** WHAT THE EXERCISE ASKS **
Of the entries below, return exactly those lines that fall between the one containing "nocturne en toute" and the one containing "inoubliables.", the two end lines included.

** DATA EXTRACTS **
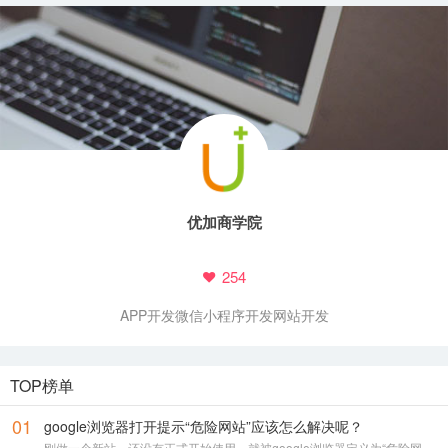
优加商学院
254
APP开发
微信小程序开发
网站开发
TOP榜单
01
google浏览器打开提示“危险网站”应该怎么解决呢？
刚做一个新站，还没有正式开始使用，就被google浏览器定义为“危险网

==

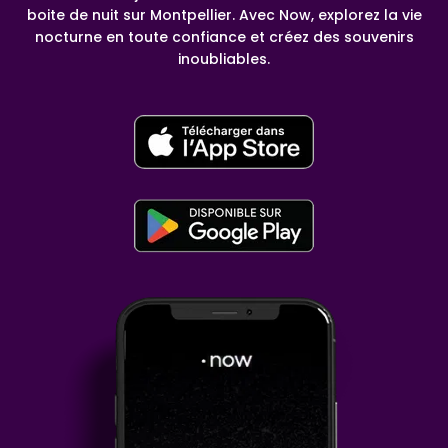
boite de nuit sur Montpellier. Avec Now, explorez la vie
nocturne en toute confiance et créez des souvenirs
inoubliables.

** EXERCISE ANSWER **
nocturne en toute confiance et créez des souvenirs
inoubliables.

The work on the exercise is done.